▶ [Task to complete] Each record must be copied in full and unchanged; any image it holds is excluded.

▶ [Provided records]
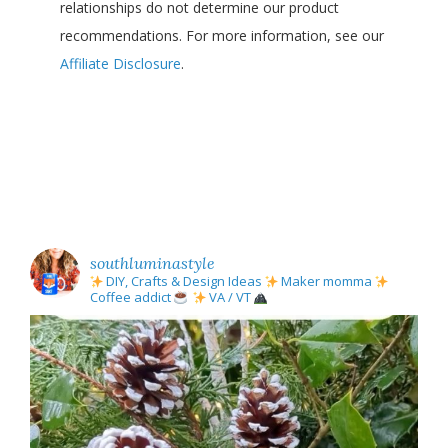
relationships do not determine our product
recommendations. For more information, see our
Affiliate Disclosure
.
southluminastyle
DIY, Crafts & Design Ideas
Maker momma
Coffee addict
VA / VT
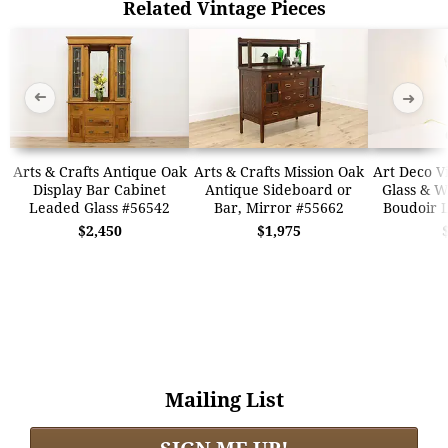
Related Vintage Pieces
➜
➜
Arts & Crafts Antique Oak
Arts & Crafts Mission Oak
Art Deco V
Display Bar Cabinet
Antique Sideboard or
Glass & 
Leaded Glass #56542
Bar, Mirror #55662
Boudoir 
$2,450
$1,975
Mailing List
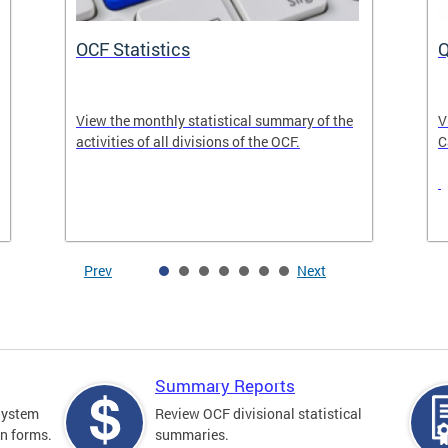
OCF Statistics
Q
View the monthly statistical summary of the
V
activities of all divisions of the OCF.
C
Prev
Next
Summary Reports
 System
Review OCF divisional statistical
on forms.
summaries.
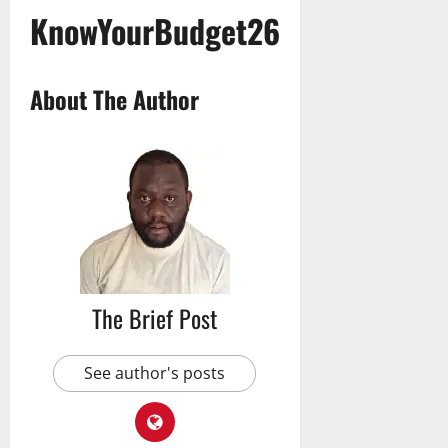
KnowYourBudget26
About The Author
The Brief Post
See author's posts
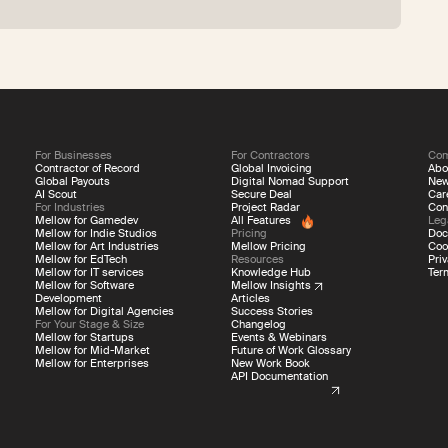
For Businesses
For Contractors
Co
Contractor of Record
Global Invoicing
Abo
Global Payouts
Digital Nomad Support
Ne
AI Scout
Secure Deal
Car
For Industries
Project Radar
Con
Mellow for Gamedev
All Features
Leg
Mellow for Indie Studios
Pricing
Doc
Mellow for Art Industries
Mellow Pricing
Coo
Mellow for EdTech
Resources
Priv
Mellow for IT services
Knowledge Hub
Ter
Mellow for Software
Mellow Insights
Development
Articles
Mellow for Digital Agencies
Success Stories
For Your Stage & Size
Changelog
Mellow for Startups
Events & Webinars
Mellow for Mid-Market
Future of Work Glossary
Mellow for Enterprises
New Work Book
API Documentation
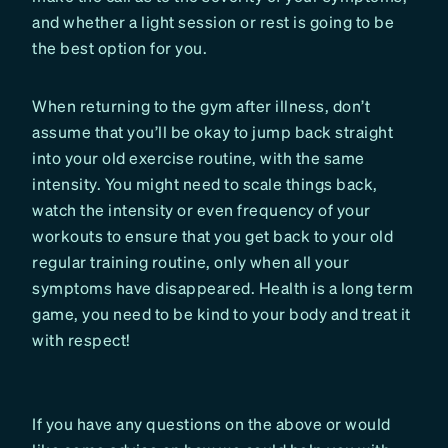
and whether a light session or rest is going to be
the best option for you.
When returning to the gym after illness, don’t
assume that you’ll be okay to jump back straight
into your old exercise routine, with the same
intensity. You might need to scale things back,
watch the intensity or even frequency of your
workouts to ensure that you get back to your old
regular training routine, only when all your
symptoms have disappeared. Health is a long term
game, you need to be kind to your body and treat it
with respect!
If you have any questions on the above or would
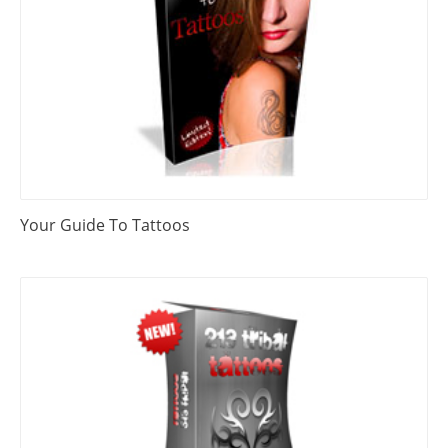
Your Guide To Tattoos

▶ [Answer section]
relationships do not determine our product
recommendations. For more information, see our
Affiliate Disclosure
.
southluminastyle
DIY, Crafts & Design Ideas
Maker momma
Coffee addict
VA / VT
Related Vintage Pieces
➜
➜
Arts & Crafts Antique Oak
Arts & Crafts Mission Oak
Art Deco V
Display Bar Cabinet
Antique Sideboard or
Glass & 
Leaded Glass #56542
Bar, Mirror #55662
Boudoir 
$2,450
$1,975
Mailing List
OCF Statistics
Q
View the monthly statistical summary of the
V
activities of all divisions of the OCF.
C
Prev
Next
Summary Reports
 System
Review OCF divisional statistical
on forms.
summaries.
KnowYourBudget26
About The Author
The Brief Post
See author's posts
For Businesses
For Contractors
Co
Contractor of Record
Global Invoicing
Abo
Global Payouts
Digital Nomad Support
Ne
AI Scout
Secure Deal
Car
For Industries
Project Radar
Con
Mellow for Gamedev
All Features
Leg
Mellow for Indie Studios
Pricing
Doc
Mellow for Art Industries
Mellow Pricing
Coo
Mellow for EdTech
Resources
Priv
Mellow for IT services
Knowledge Hub
Ter
Mellow for Software
Mellow Insights
Development
Articles
Mellow for Digital Agencies
Success Stories
For Your Stage & Size
Changelog
Mellow for Startups
Events & Webinars
Mellow for Mid-Market
Future of Work Glossary
Mellow for Enterprises
New Work Book
API Documentation
and whether a light session or rest is going to be
the best option for you.
When returning to the gym after illness, don’t
assume that you’ll be okay to jump back straight
into your old exercise routine, with the same
intensity. You might need to scale things back,
watch the intensity or even frequency of your
workouts to ensure that you get back to your old
regular training routine, only when all your
symptoms have disappeared. Health is a long term
game, you need to be kind to your body and treat it
with respect!
If you have any questions on the above or would
Your Guide To Tattoos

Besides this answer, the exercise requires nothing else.